FYI, 'math calculations' are increasingly being automated in order to improve patient safety. One of the most inexplicable issues (to safety experts) has been the failure of health care to account for human error when we design systems. It seems like we continue to believe that clinicians must be perfect and are continually surprised when this does not happen. No patient should ever be just 'one human error' away from catastrophe.
It's always a good thing to know how to perform calculations, but do not expect critical patient treatment decisions to be based on manual calculations anymore.
Maybe RadOnc?

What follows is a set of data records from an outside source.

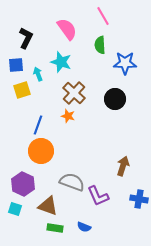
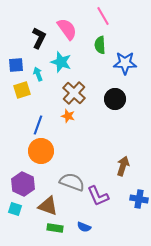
black L-shape: moved 13 px right
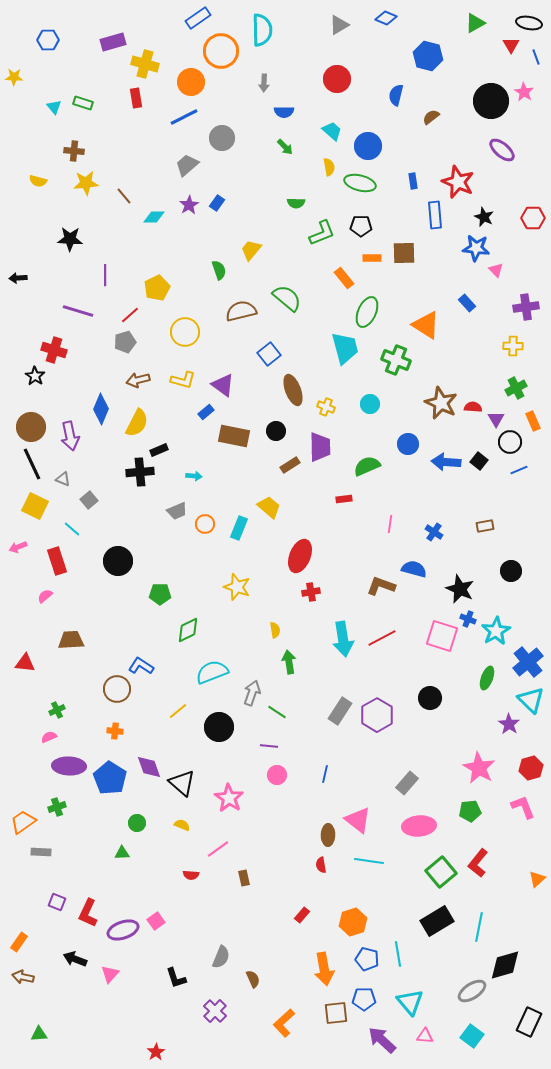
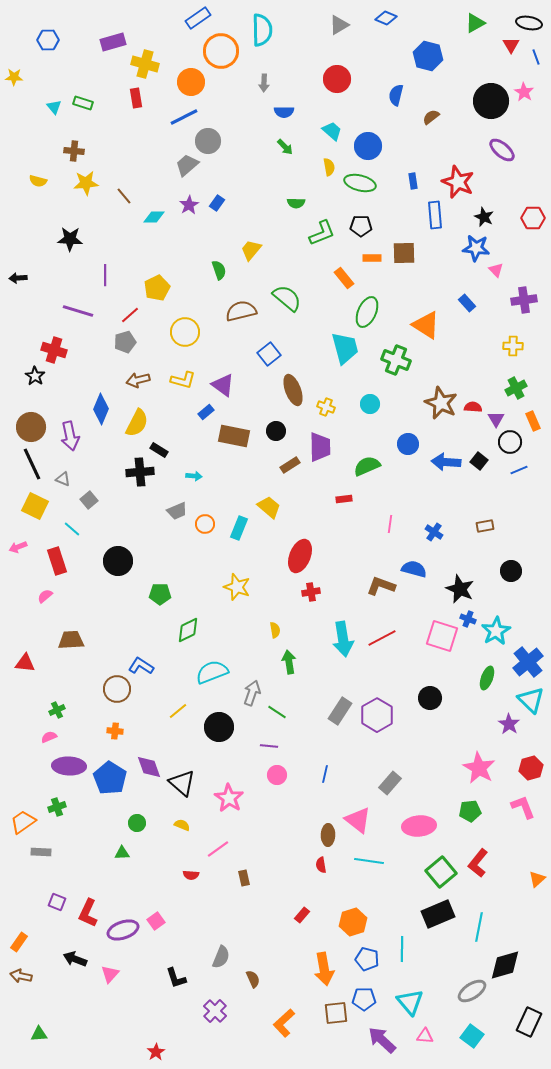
gray circle at (222, 138): moved 14 px left, 3 px down
purple cross at (526, 307): moved 2 px left, 7 px up
black rectangle at (159, 450): rotated 54 degrees clockwise
gray rectangle at (407, 783): moved 17 px left
black rectangle at (437, 921): moved 1 px right, 7 px up; rotated 8 degrees clockwise
cyan line at (398, 954): moved 4 px right, 5 px up; rotated 10 degrees clockwise
brown arrow at (23, 977): moved 2 px left, 1 px up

Although the Health Physicist probably does everything interesting.
There is no hard or interesting math in nursing. It's all elementary or middle school arithmetic. The only slightly difficult part is doing it on the fly, in the dark, in your head, maybe under pressure, but there's always paper and a calculator if you are really tired or just want to double check.
If you really like math, take some real stats courses and do quantitative research.
Nursing math is only difficult if you let it be. I precept new RNs in the EEr and they are amazed once I show them the easy way to do it and have them forget the confusing garbage they were taught in school. It's amazing how many new and old nurses do not know how to do simple nursing math. A lot of the problem also is the new IV pumps they have that do the calculations for you. That's all well and good but when you assume care of a patient on a pump it's nice to be able to figure out yourself if the pump is set correctly.